Knitting, I feel my female ancestors gather round me, with their recipes and secrets and crochet hooks, their books and sparing wartime ways, their reserve, their religion, their politeness. On the other side of the world, about to produce my own descendants, I welcome their presence.
The weather outside doesn’t seem to penetrate the walls of our flat. I see what is happening outside- the warmth of late summer, then the turning of the leaves, the sharp gold autumn days, and on Saturday, the first snow. I can see a pair of busy, bushy-tailed squirrels preparing for winter in the tree outside the window, along with a woodpecker going about his gravity- defying business. Clouds of crows go beating purposefully by, black against the milky sky. None of it seems to have anything to do with me. When I go outside for milk or doctor’s appointments, the hydraulics of being vertical and the rarity of the occasion engender a sense of total alienation from the world I inhabit.

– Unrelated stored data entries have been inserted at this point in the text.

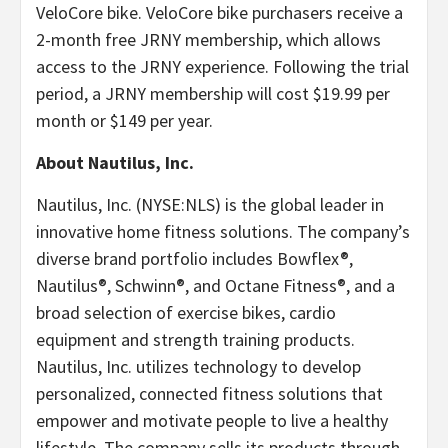
VeloCore bike. VeloCore bike purchasers receive a
2-month free JRNY membership, which allows
access to the JRNY experience. Following the trial
period, a JRNY membership will cost $19.99 per
month or $149 per year.
About Nautilus, Inc.
Nautilus, Inc. (NYSE:NLS) is the global leader in
innovative home fitness solutions. The company’s
diverse brand portfolio includes Bowflex®,
Nautilus®, Schwinn®, and Octane Fitness®, and a
broad selection of exercise bikes, cardio
equipment and strength training products.
Nautilus, Inc. utilizes technology to develop
personalized, connected fitness solutions that
empower and motivate people to live a healthy
lifestyle. The company sells its products through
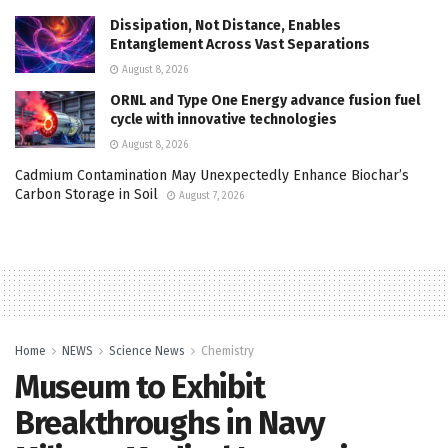
Dissipation, Not Distance, Enables
Entanglement Across Vast Separations
August 8, 2026
ORNL and Type One Energy advance fusion fuel
cycle with innovative technologies
August 8, 2026
Cadmium Contamination May Unexpectedly Enhance Biochar’s
Carbon Storage in Soil
August 7, 2026
Home
NEWS
Science News
Chemistry
Museum to Exhibit
Breakthroughs in Navy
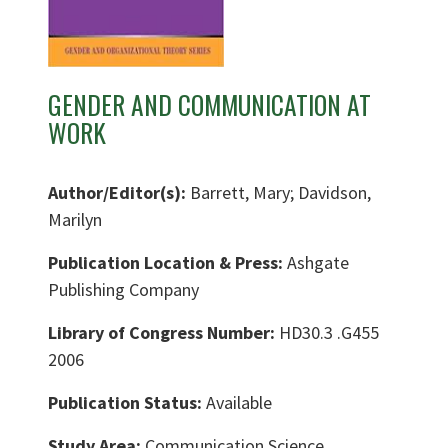
GENDER AND COMMUNICATION AT
WORK
Author/Editor(s):
Barrett, Mary; Davidson,
Marilyn
Publication Location & Press:
Ashgate
Publishing Company
Library of Congress Number:
HD30.3 .G455
2006
Publication Status:
Available
Study Area:
Communication Science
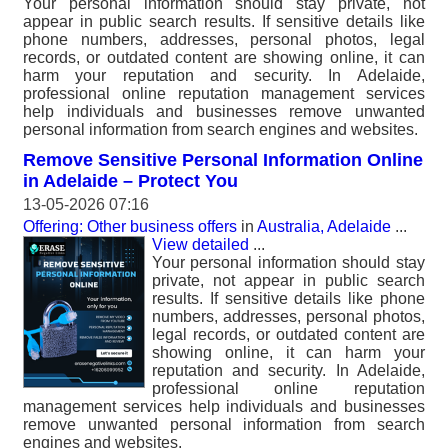
Your personal information should stay private, not
appear in public search results. If sensitive details like
phone numbers, addresses, personal photos, legal
records, or outdated content are showing online, it can
harm your reputation and security. In Adelaide,
professional online reputation management services
help individuals and businesses remove unwanted
personal information from search engines and websites.
Remove Sensitive Personal Information Online
in Adelaide – Protect You
13-05-2026 07:16
Offering: Other business offers
in
Australia, Adelaide
...
View detailed
...
Your personal information should stay
private, not appear in public search
results. If sensitive details like phone
numbers, addresses, personal photos,
legal records, or outdated content are
showing online, it can harm your
reputation and security. In Adelaide,
professional online reputation
management services help individuals and businesses
remove unwanted personal information from search
engines and websites.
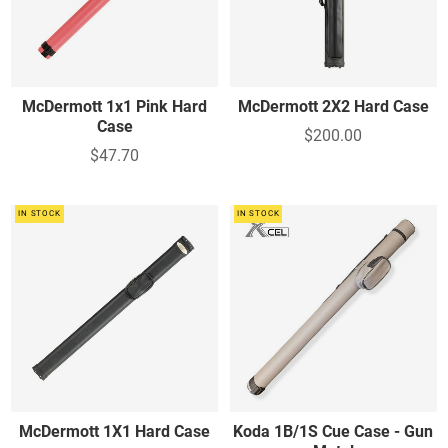
McDermott 1x1 Pink Hard
McDermott 2X2 Hard Case
Case
$200.00
$47.70
IN STOCK
IN STOCK
McDermott 1X1 Hard Case
Koda 1B/1S Cue Case - Gun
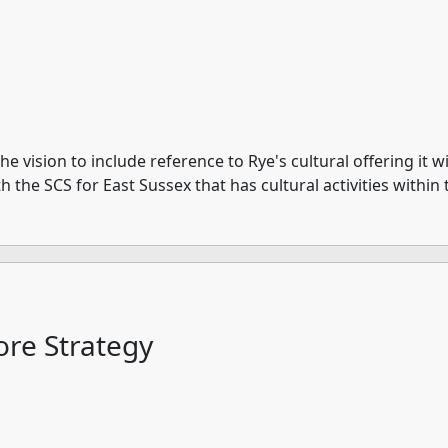
 vision to include reference to Rye's cultural offering it w
with the SCS for East Sussex that has cultural activities with
re Strategy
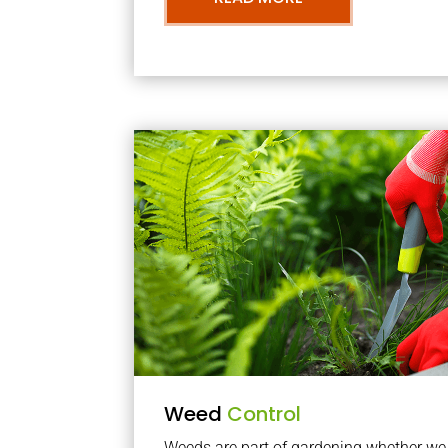
Weed
Control
Weeds are part of gardening whether we li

Inside, I generate my own emotional climate- a succession of mild, overcast days. Inactivity works on me like a mild antidepressant, depriving me of any emotional excess. I have two moods- weepy and not-weepy. Although as I get more gravid and bilious, I think that I am beginning to add irritability to my repertoire. This sort of extreme stability is something new for me, and in the current situation I have no objections to my limited range as I explore the land between faint hope and faint gloominess.
I still have a couple of persistent problems with cognition in Polish that I don’t have in English. I am constantly buying not-juice, for example, because I see a label screaming 100%!!!!!, and fail to notice the small print which informs me that it’s actually 100 % of my daily vitamin C requirement, not 100% juice. I can’t remember my phone number, since something in the Polish section of my brain resists numeric recall.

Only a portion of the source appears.